WHAT IS EXPECTED: Taking the lines below one at a time, count those with the string "agricolo" and give the result alone.

EXERCISE DATA Block Start

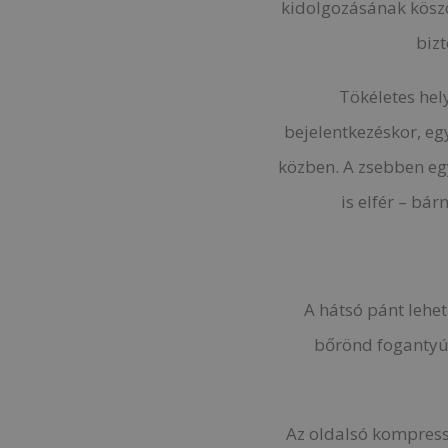
kidolgozásának köszö
bizt
Tökéletes hely
bejelentkezéskor, eg
közben. A zsebben eg
is elfér – bá
A hátsó pánt lehet
bőrönd fogantyú
Az oldalsó kompress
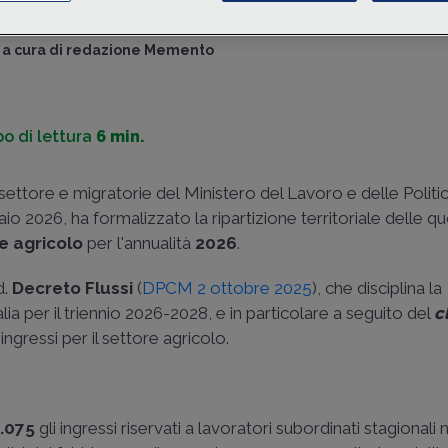
stranieri per il
settore agricolo
.
a cura di
redazione Memento
o di lettura
6 min.
o settore e migratorie del Ministero del Lavoro e delle Politic
naio 2026
, ha formalizzato la ripartizione territoriale delle q
re agricolo
per l'annualità
2026
.
d.
Decreto Flussi
(
DPCM 2 ottobre 2025
), che disciplina la
lia per il triennio 2026-2028, e in particolare a seguito del
c
 ingressi per il settore agricolo.
.075
gli ingressi riservati a lavoratori subordinati stagionali 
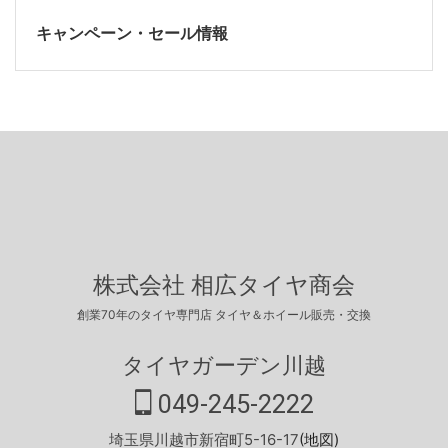
キャンペーン・セール情報
株式会社 相広タイヤ商会
創業70年のタイヤ専門店 タイヤ＆ホイール販売・交換
タイヤガーデン川越
049-245-2222
埼玉県川越市新宿町5-16-17
(地図)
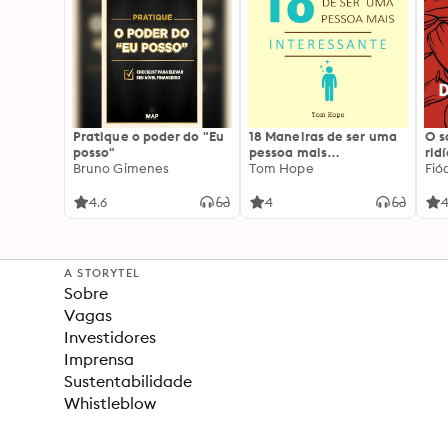
Pratique o poder do "Eu
18 Maneiras de ser uma
O 
posso"
pessoa mais
rid
Bruno Gimenes
interessante
Tom Hope
Fió
4.6
4
4
A STORYTEL
Sobre
Vagas
Investidores
Imprensa
Sustentabilidade
Whistleblow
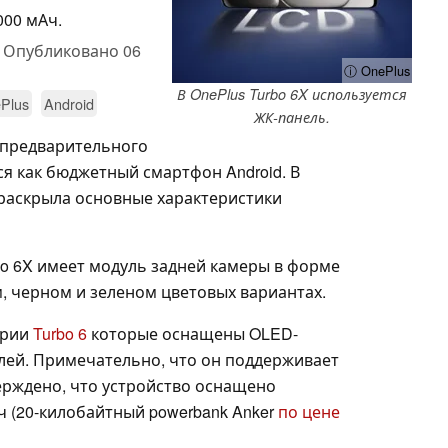
000 мАч.
,
Опубликовано
06
ⓘ OnePlus
В OnePlus Turbo 6X используется
Plus
Android
ЖК-панель.
я предварительного
ся как бюджетный смартфон Android. В
раскрыла основные характеристики
rbo 6X имеет модуль задней камеры в форме
м, черном и зеленом цветовых вариантах.
ерии
Turbo 6
которые оснащены OLED-
плей. Примечательно, что он поддерживает
ерждено, что устройство оснащено
ч (20-килобайтный powerbank Anker
по цене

EXERCISE DATA Block End

EXPECTED ANSWER: 3